Defense lawyers asked the judge in Salim Hamdan's trial to throw out all the Guantanamo interrogations, arguing that intelligence-gathering sessions should not be used against him in court. But Judge Keith Allred, a Navy captain, ruled Monday that constitutional protections against self-incrimination do not apply to the man declared an "enemy combatant."
Hamdan, a former driver for Osama bin Laden, is charged with conspiracy and aiding terrorism. His lawyers have cast him as a low-level employee of the terrorist leader without any role in al Qaeda.
Other agents from the FBI and the Naval Criminal Investigative Service who interrogated Hamdan said at pretrial hearings last week that they were instructed not to advise Guantanamo detainees of rights, but Soufan is the first to provide a reason.

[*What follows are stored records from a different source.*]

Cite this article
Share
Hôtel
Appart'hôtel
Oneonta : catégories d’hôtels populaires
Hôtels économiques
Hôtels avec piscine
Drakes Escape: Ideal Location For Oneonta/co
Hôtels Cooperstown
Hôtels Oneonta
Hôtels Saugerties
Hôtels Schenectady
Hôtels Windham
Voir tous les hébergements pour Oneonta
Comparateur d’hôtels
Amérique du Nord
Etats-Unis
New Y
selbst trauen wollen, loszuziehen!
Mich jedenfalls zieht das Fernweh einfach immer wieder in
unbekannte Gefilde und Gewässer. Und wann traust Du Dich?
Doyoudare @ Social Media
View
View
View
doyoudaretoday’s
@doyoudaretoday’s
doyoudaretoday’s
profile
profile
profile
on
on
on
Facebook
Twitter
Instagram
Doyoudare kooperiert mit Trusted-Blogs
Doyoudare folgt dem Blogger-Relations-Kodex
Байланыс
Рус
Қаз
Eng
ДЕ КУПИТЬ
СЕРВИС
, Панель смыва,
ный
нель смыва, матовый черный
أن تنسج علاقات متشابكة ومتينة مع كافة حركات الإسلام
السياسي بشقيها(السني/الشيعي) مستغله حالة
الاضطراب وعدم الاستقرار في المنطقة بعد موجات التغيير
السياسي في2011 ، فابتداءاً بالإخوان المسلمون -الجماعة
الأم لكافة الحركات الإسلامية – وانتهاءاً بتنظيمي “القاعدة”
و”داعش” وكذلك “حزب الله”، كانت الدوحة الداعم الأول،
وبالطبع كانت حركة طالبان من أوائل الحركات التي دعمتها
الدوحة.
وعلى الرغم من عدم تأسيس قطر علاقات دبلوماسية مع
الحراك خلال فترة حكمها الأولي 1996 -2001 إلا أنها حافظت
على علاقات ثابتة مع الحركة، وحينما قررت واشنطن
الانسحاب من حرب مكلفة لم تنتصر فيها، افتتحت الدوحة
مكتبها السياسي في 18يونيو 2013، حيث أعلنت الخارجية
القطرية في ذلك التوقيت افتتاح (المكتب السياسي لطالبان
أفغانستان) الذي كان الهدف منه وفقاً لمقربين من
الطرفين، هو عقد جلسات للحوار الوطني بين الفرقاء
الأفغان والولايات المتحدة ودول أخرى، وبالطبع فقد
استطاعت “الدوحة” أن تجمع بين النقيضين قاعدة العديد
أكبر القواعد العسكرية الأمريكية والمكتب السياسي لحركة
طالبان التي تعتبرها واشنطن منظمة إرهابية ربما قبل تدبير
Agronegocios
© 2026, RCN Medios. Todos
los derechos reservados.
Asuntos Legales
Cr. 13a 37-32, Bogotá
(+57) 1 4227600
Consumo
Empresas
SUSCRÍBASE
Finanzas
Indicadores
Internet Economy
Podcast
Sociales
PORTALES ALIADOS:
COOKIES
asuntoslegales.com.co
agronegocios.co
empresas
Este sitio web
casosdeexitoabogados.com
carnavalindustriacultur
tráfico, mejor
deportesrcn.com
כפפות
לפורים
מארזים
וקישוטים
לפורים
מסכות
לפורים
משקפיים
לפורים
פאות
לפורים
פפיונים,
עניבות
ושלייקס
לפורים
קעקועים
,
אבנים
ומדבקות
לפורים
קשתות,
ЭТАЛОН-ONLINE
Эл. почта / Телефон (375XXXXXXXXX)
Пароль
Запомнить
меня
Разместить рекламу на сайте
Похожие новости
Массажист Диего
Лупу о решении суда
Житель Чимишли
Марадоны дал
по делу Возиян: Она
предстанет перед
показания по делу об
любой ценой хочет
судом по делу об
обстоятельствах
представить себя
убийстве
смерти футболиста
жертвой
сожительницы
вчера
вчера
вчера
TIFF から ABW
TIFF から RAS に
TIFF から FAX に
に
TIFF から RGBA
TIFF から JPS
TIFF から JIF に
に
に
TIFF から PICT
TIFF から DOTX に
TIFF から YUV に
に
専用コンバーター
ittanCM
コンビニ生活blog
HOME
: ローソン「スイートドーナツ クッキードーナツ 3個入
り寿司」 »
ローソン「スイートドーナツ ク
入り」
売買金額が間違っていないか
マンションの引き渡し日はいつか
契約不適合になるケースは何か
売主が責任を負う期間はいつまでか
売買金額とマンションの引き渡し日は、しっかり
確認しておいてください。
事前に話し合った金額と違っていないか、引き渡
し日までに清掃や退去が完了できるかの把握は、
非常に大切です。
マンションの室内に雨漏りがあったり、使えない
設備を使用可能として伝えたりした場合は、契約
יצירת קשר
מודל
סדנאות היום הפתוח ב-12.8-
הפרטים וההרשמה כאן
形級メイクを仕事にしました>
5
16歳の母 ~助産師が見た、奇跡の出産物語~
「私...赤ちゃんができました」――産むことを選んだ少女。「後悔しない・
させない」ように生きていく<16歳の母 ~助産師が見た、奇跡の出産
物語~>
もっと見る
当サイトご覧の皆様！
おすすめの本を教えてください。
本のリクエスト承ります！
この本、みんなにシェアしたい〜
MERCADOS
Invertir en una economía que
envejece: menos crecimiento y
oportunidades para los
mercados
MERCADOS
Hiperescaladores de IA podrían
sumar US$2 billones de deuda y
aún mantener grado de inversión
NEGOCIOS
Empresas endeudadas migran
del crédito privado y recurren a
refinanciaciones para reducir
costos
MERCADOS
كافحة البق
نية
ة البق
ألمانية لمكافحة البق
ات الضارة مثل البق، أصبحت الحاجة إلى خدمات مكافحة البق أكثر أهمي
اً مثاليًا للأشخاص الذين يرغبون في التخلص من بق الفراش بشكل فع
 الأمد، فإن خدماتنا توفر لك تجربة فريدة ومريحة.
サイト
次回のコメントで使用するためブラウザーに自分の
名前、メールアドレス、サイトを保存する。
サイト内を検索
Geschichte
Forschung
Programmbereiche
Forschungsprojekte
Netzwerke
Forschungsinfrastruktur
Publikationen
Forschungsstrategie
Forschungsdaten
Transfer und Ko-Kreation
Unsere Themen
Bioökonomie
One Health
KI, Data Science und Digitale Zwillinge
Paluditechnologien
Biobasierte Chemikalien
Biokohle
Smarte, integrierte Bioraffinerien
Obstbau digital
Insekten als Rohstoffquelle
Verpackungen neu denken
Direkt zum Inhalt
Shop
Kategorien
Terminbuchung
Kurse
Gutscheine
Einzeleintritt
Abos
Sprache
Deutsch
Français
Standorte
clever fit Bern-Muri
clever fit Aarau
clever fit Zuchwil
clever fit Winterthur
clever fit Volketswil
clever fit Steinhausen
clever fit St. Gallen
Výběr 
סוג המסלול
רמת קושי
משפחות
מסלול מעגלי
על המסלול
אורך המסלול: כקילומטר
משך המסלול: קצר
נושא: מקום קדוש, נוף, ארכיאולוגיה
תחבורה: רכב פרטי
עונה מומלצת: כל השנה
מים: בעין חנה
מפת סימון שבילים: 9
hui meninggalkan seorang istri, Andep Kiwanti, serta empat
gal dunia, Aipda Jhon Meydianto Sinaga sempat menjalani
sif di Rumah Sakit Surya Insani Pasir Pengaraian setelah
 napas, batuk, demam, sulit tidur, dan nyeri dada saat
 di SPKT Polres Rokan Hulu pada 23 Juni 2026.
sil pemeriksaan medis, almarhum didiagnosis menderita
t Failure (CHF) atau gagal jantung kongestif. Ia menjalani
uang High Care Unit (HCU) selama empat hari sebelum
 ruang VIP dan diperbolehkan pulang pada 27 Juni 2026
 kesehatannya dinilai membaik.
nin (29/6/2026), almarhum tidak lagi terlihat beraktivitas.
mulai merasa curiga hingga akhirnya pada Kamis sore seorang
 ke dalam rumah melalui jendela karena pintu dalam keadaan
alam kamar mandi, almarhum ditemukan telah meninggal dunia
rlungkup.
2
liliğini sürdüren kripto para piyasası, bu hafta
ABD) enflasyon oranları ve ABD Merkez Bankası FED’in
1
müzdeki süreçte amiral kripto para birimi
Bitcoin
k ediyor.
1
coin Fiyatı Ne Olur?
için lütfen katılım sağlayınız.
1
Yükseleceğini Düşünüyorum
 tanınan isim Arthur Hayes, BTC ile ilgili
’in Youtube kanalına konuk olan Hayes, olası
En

Soufan said the Guantanamo policy was an exception to a practice he followed even in Hamdan's native Yemen, where he interviewed suspects in the investigation into the 2000 bombing of the USS Cole.
He is expected to testify Wednesday about two interrogations of Hamdan in 2002. A judge's ruling is pending on whether to admit a third interrogation he conducted in May 2003, as defense lawyers review hundreds of pages of newly released prison records for evidence of coercion.
The judge suppressed other statements by Hamdan in Afghanistan because he made them under "highly coercive" conditions including isolation and beatings.
In opening arguments Tuesday, prosecutors said Hamdan helped bin Laden evade U.S. retribution after the Sept. 11 attacks and ferried weapons for the Taliban in Afghanistan.
"You will not see evidence from the government that the accused ever fired a shot," said prosecutor and Navy Lt. Cmdr. Timothy Stone. "But what you will see is testimony regarding the accused's role in al Qaeda, how he became a member of al Qaeda and how he helped, facilitated and provided material support for that organization."
Two U.S. military officers testified that two surface-to-air missiles were in the car Hamdan was driving when Afghan forces captured him at a roadblock in November 2001.
Hamdan faces a maximum life sentence if convicted. The trial is expected to take three to four weeks. The U.S. says it plans to prosecute about 80 prisoners at Guantanamo.